To reveal the motivations of each user on Informing, we are planning some experiments in the laboratory. Let X denotes an event that can make news, and let X χ an opinion or interpretation of an individual or a group. We define X χ as,

$$\displaystyle{ X_{\chi } = \mathcal{T}_{\chi }\left (X\right )\, }$$
(27.6)

where the operator \(\mathcal{T}_{\chi }\) denotes information transmission which includes the subjective of χ. Informing occurs due to the intervention of a person or a group during the process of information transmission. Let it assume that there are two senders of information (mass media α and β), and three individuals (A, B, and C) forming public opinion. The individual A receives the information only from the mass media α, the individual C only from the mass media β, the individual B from both α and β. The opinions and interpretations of each person can be expressed by the following formula;

$$\displaystyle\begin{array}{rcl} X_{A}& =& \mathcal{T}_{A}(X_{\alpha }) = \mathcal{T}_{A} \circ \mathcal{T}_{\alpha }(X)\, \\ X_{C}& =& \mathcal{T}_{C}(X_{\beta }) = \mathcal{T}_{C} \circ \mathcal{T}_{\beta }(X)\, \\ X_{B}& =& \mathcal{T}_{B}(X_{\alpha } + X_{\beta }) = \mathcal{T}_{B} \circ \mathcal{T}_{\alpha }(X) \oplus \mathcal{T}_{B} \circ \mathcal{T}_{\beta }(X).{}\end{array}$$
(27.7)

The public opinion would be average of the formula. However, since anybody can easily disseminate information today, Informing of the information happens. Naturally, the opinions and interpretations of the individual N should be formed after passing through the subjective eyes of a number of people, which can be expressed by the following formula;

$$\displaystyle{ X_{N} = \mathcal{T} \circ \cdots \circ \mathcal{T} (X). }$$
(27.8)

Figure 27.7 shows the conceptual diagram of “Informing.”

Fig. 27.7
figure 7

Schematic diagram of “Informing”

4 Conclusion

In this study, we tried to numerically analyze and model some cases of Enjyo as well as to classify them by using the data on SNS. For achieving our purpose, we proposed a method of measuring a state of Enjyo and applied the case study method for analysis. With this method, the process of the analysis is likely to be influenced by one’s subjective interpretation or assessment. Therefore, we also tried to facilitate its efficiency and accuracy with random sampling. As a result, several patterns of Enjyo were identified. Moreover, one of the cases of appropriate Enjyo extinction was observed.

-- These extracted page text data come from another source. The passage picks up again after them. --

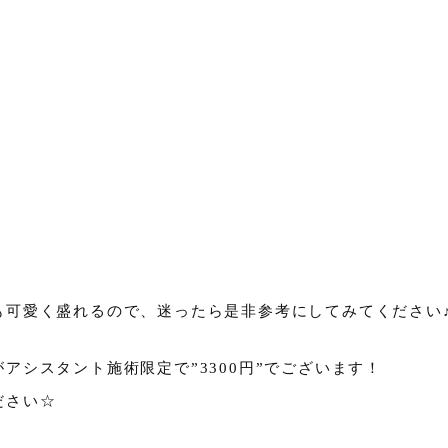
も可愛く盛れるので、迷ったら是非参考にしてみてください
アシスタント施術限定で”3300円”でございます！
ださい☆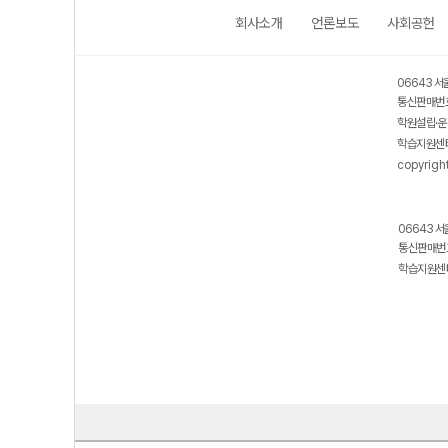
회사소개
언론보도
사회공헌
06643 서
통신판매번호
학원설립·운
학습지원센터
copyrigh
06643 서
통신판매번호
학습지원센터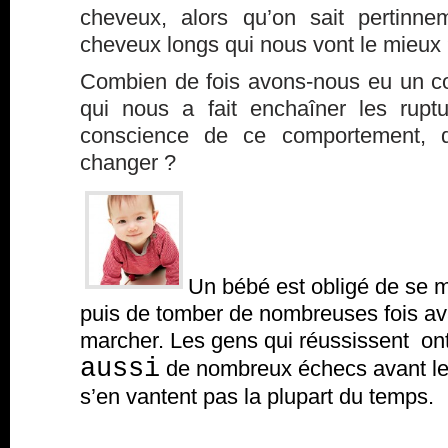
cheveux, alors qu’on sait pertinn
cheveux longs qui nous vont le mieux
Combien de fois avons-nous eu un 
qui nous a fait enchaîner les rupt
conscience de ce comportement, 
changer ?
Un bébé est obligé de se m
puis de tomber de nombreuses fois av
marcher. Les gens qui réussissent o
aussi
de nombreux échecs avant leu
s’en vantent pas la plupart du temps.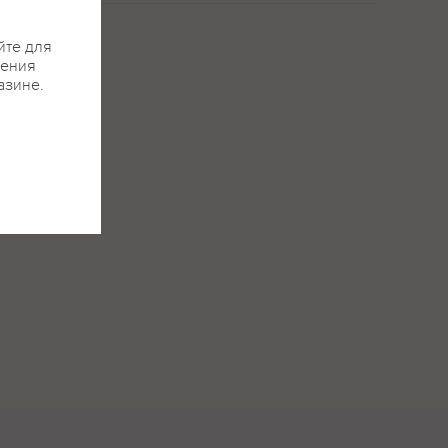
йте для
жения
азине.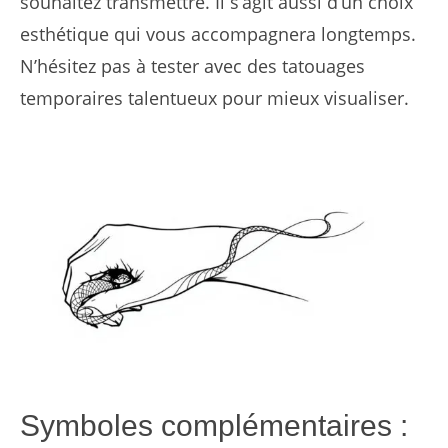
souhaitez transmettre. Il s’agit aussi d’un choix
esthétique qui vous accompagnera longtemps.
N’hésitez pas à tester avec des tatouages
temporaires talentueux pour mieux visualiser.
Symboles complémentaires :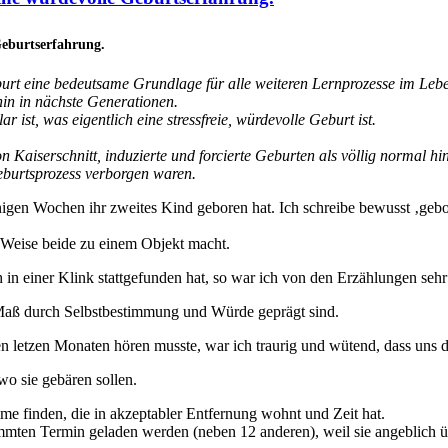
Geburtserfahrung.
eburt eine bedeutsame Grundlage für alle weiteren Lernprozesse im Lebe
in in nächste Generationen.
r ist, was eigentlich eine stressfreie, würdevolle Geburt ist.
n Kaiserschnitt, induzierte und forcierte Geburten als völlig normal
Geburtsprozess verborgen waren.
inigen Wochen ihr zweites Kind geboren hat. Ich schreibe bewusst ‚gebo
 Weise beide zu einem Objekt macht.
in einer Klink stattgefunden hat, so war ich von den Erzählungen sehr
m Maß durch Selbstbestimmung und Würde geprägt sind.
n letzen Monaten hören musste, war ich traurig und wütend, dass uns d
wo sie gebären sollen.
e finden, die in akzeptabler Entfernung wohnt und Zeit hat.
mten Termin geladen werden (neben 12 anderen), weil sie angeblich über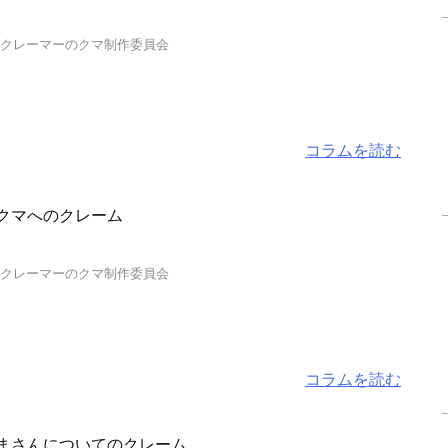
…クレーマーのクマ制作委員会
コラムを読む
クマへのクレーム
…クレーマーのクマ制作委員会
コラムを読む
まさんについてのクレーム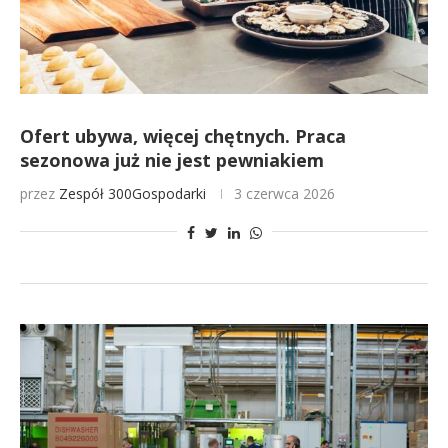
Ofert ubywa, więcej chętnych. Praca
sezonowa już nie jest pewniakiem
przez
Zespół 300Gospodarki
3 czerwca 2026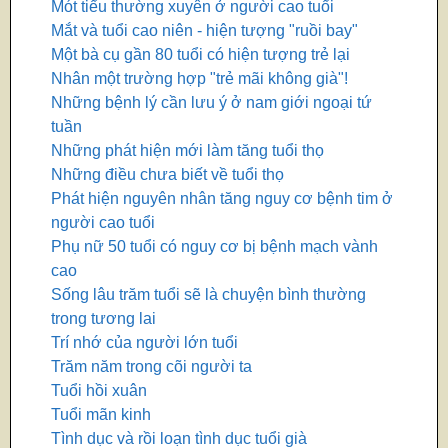
Mót tiểu thường xuyên ở người cao tuổi
Mắt và tuổi cao niên - hiện tượng "ruồi bay"
Một bà cụ gần 80 tuổi có hiện tượng trẻ lại
Nhân một trường hợp "trẻ mãi không già"!
Những bệnh lý cần lưu ý ở nam giới ngoại tứ
tuần
Những phát hiện mới làm tăng tuổi thọ
Những điều chưa biết về tuổi thọ
Phát hiện nguyên nhân tăng nguy cơ bệnh tim ở
người cao tuổi
Phụ nữ 50 tuổi có nguy cơ bị bệnh mạch vành
cao
Sống lâu trăm tuổi sẽ là chuyện bình thường
trong tương lai
Trí nhớ của người lớn tuổi
Trăm năm trong cõi người ta
Tuổi hồi xuân
Tuổi mãn kinh
Tình dục và rồi loạn tình dục tuổi già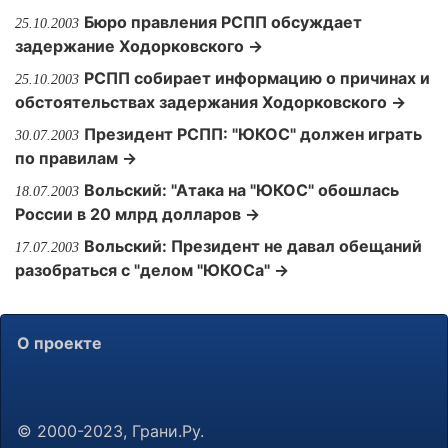
Бюро правления РСПП обсуждает
25.10.2003
задержание Ходорковского →
РСПП собирает информацию о причинах и
25.10.2003
обстоятельствах задержания Ходорковского →
Президент РСПП: "ЮКОС" должен играть
30.07.2003
по правилам →
Вольский: "Атака на "ЮКОС" обошлась
18.07.2003
России в 20 млрд долларов →
Вольский: Президент не давал обещаний
17.07.2003
разобраться с "делом "ЮКОСа" →
О проекте
© 2000-2023, Грани.Ру.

From my viewpoint as a journalist, information making the rounds on the web or SNS seems to transform itself and reach its conclusion much faster than the speed of mass media coverage. Our challenge for the future is to develop a method of predicting an outbreak of Enjyo seen in the culture of “vertically-structured” and “read-the-atmosphere” society, Japan, through analyzing some extracted web data (e.g. tweets), which will hopefully be like weather forecast services.